• _Problem to solve_
Each line of the records must appear in your answer exactly, with no pictures.

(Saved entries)
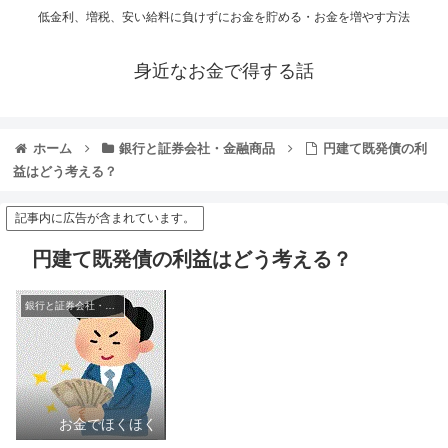
低金利、増税、安い給料に負けずにお金を貯める・お金を増やす方法
身近なお金で得する話
ホーム
銀行と証券会社・金融商品
円建て既発債の利
益はどう考える？
記事内に広告が含まれています。
円建て既発債の利益はどう考える？
銀行と証券会社・金融商品
お金でほくほく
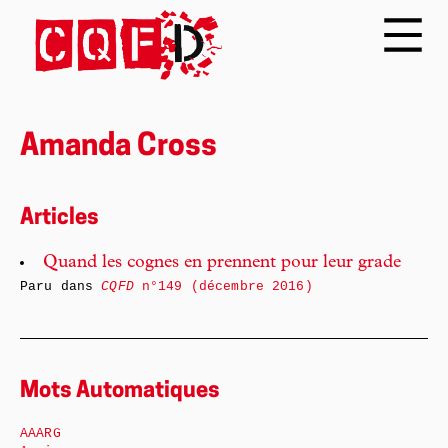
Amanda Cross
Articles
Quand les cognes en prennent pour leur grade
Paru dans
CQFD
n°149 (décembre 2016)
Mots Automatiques
AAARG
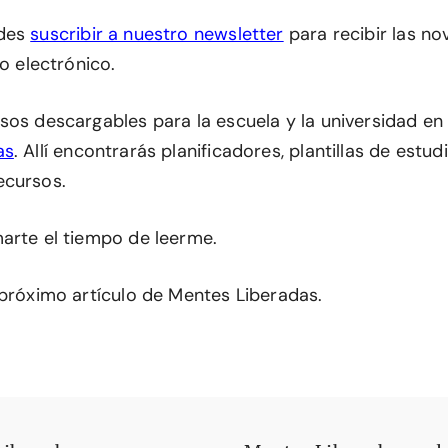
edes
suscribir a nuestro newsletter
para recibir las n
eo electrónico.
sos descargables para la escuela y la universidad en
as
. Allí encontrarás planificadores, plantillas de estu
ecursos.
arte el tiempo de leerme.
 próximo artículo de Mentes Liberadas.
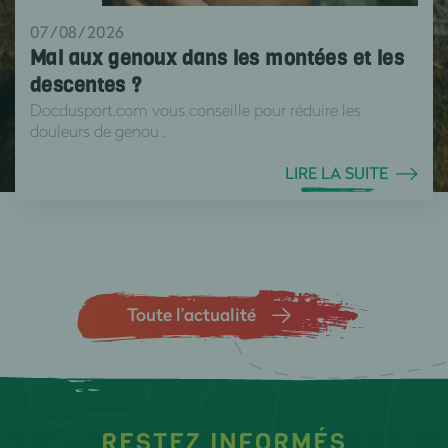
07/08/2026
Mal aux genoux dans les montées et les
descentes ?
Docdusport.com vous conseille pour réduire les
douleurs de genou .
LIRE LA SUITE
Toute l’actualité
RESTEZ INFORMÉS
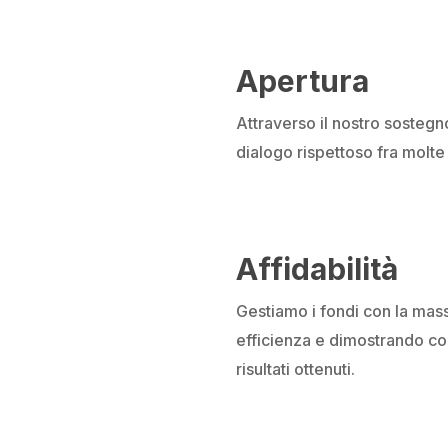
Apertura
Attraverso il nostro sosteg
dialogo rispettoso fra molte
Affidabilità
Gestiamo i fondi con la mas
efficienza e dimostrando c
risultati ottenuti.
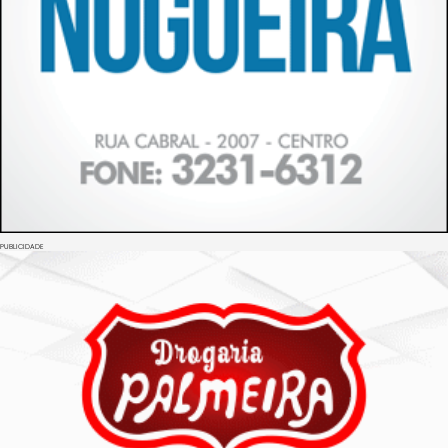
PUBLICIDADE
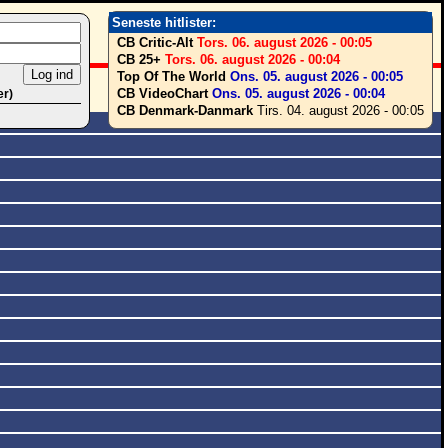
Seneste hitlister:
CB Critic-Alt
Tors. 06. august 2026 - 00:05
CB 25+
Tors. 06. august 2026 - 00:04
Top Of The World
Ons. 05. august 2026 - 00:05
CB VideoChart
Ons. 05. august 2026 - 00:04
er)
CB Denmark-Danmark
Tirs. 04. august 2026 - 00:05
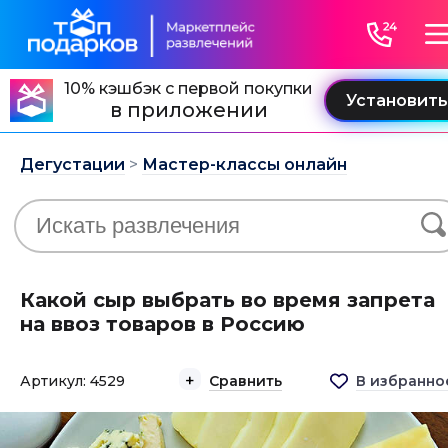
10% кэшбэк с первой покупки
в приложении
Дегустации
>
Мастер-классы онлайн
Какой сыр выбрать во время запрета
на ввоз товаров в Россию
Артикул: 4529
Сравнить
В избранно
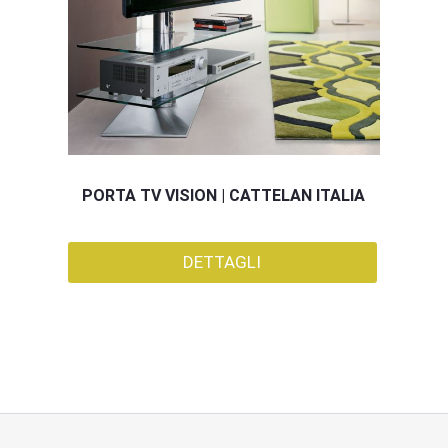
PORTA TV VISION | CATTELAN ITALIA
DETTAGLI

• _Solution_
低金利、増税、安い給料に負けずにお金を貯める・お金を増やす方法
身近なお金で得する話
ホーム
銀行と証券会社・金融商品
円建て既発債の利
益はどう考える？
記事内に広告が含まれています。
円建て既発債の利益はどう考える？
銀行と証券会社・金融商品
お金でほくほく
Amanda Cross
Articles
Quand les cognes en prennent pour leur grade
Paru dans
CQFD
n°149 (décembre 2016)
Mots Automatiques
AAARG
edes
suscribir a nuestro newsletter
para recibir las n
eo electrónico.
sos descargables para la escuela y la universidad en
as
. Allí encontrarás planificadores, plantillas de estu
ecursos.
arte el tiempo de leerme.
 próximo artículo de Mentes Liberadas.
07/08/2026
Mal aux genoux dans les montées et les
descentes ?
Docdusport.com vous conseille pour réduire les
douleurs de genou .
LIRE LA SUITE
Toute l’actualité
RESTEZ INFORMÉS
Apertura
Attraverso il nostro sosteg
dialogo rispettoso fra molte
Affidabilità
Gestiamo i fondi con la mas
efficienza e dimostrando c
risultati ottenuti.
PUBLICIDADE
Seneste hitlister:
CB Critic-Alt
Tors. 06. august 2026 - 00:05
CB 25+
Tors. 06. august 2026 - 00:04
Top Of The World
Ons. 05. august 2026 - 00:05
CB VideoChart
Ons. 05. august 2026 - 00:04
er)
CB Denmark-Danmark
Tirs. 04. august 2026 - 00:05
10% кэшбэк с первой покупки
в приложении
Дегустации
>
Мастер-классы онлайн
Какой сыр выбрать во время запрета
на ввоз товаров в Россию
Артикул: 4529
Сравнить
В избранно
PORTA TV VISION | CATTELAN ITALIA
DETTAGLI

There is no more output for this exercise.